From a dimensional modeling perspective this is possible but not recommended as you are mixing the fact table grains. You really need two different types of fact tables or, as has been previously advocated, you summarize the transaction actual data information within the cube.
If your goal is to perform point in time analysis such as the balance of X account was Y at Z then you do need the multiple fact table design strategy as the cube will be constantly updated with new activity rendering point in time analysis of a transaction type fact table impossible.
The multiple fact table type approach:
The first, a table to store actual data, is a transaction fact table in which the fact table granularity is one row for the lowest level of detail captured by a transaction. A record is present only if a transaction event actually occurs.

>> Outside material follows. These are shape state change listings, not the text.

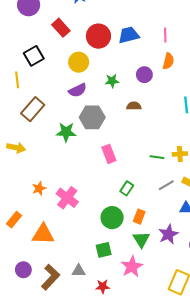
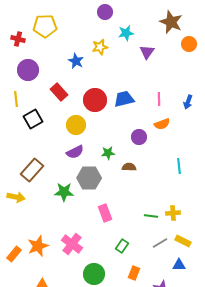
orange semicircle: (168, 61) -> (162, 124), turned 56
yellow line: (17, 80) -> (16, 99), moved
green star: (112, 81) -> (108, 153), moved
yellow arrow: (16, 148) -> (16, 197), moved
orange star: (39, 188) -> (38, 246), size x1.5
pink cross: (67, 198) -> (72, 244), moved
green circle: (112, 218) -> (94, 274), moved
orange rectangle: (14, 220) -> (14, 254), moved

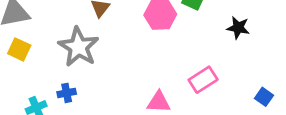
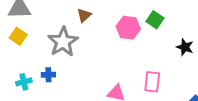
pink rectangle: (203, 80) -> (152, 82), turned -60

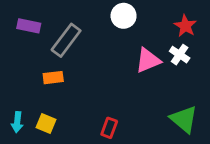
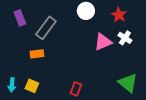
purple rectangle: (29, 26) -> (20, 18), turned 56
red star: (185, 26) -> (119, 15), moved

The second, a table to store year-to-date data, is either a Periodic Snapshot Fact Table or it is a Accumulating Snapshot Fact Table. The Periodic Sanpshot Fact Table represents business performance at the end of each regular, predictable time period. A separate record is placed in the fact table each period regardless of whether any activity has taken place. An Accumulating Snapshot Fact Table has multiple dates representing the major milestones of a relatively short-lived process or pipeline. This table is updated as activity occurs and a record is placed in the table just once when the item that it represents is first created.
Best of Luck!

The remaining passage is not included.